A Novel Video Salient Object Detection Method via Semisupervised Motion Quality Perception
PubDate: July 2021
Teams: Qingdao University；Jiangxi University of Finance and Economics
Writers: Chenglizhao Chen; Jia Song; Chong Peng; Guodong Wang; Yuming Fang
Previous video salient object detection (VSOD) approaches have mainly focused on the perspective of network design for achieving performance improvements. However, with the recent slowdown in the development of deep learning techniques, it might become increasingly difficult to anticipate another breakthrough solely via complex networks. Therefore, this paper proposes a universal learning scheme to obtain a further 3% performance improvement for all state-of-the-art (SOTA) VSOD models. The major highlight of our method is that we propose the ‘motion quality’, a new concept for mining video frames from the ‘buffered’ testing video stream for constructing a fine-tuning set. By using our approach, all frames in this set can all well-detect their salient object by the ‘target SOTA model’ — the one we want to improve.

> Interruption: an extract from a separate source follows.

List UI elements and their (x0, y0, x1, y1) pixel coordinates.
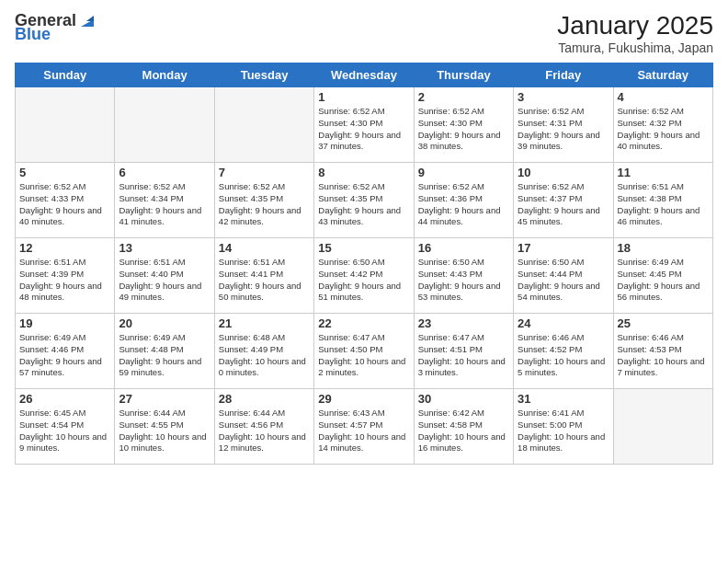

Thus, the VSOD results of the mined set, which were previously derived by the target SOTA model, can be directly applied as pseudolearning objectives to fine-tune a completely new spatial model that has been pretrained on the widely used DAVIS-TR set. Since some spatial scenes in the buffered testing video stream are shown, the fine-tuned spatial model can perform very well for the remaining unseen testing frames, outperforming the target SOTA model significantly. Although offline model fine tuning requires additional time costs, the performance gain can still benefit scenarios without speed requirements. Moreover, its semisupervised methodology might have considerable potential to inspire the VSOD community in the future.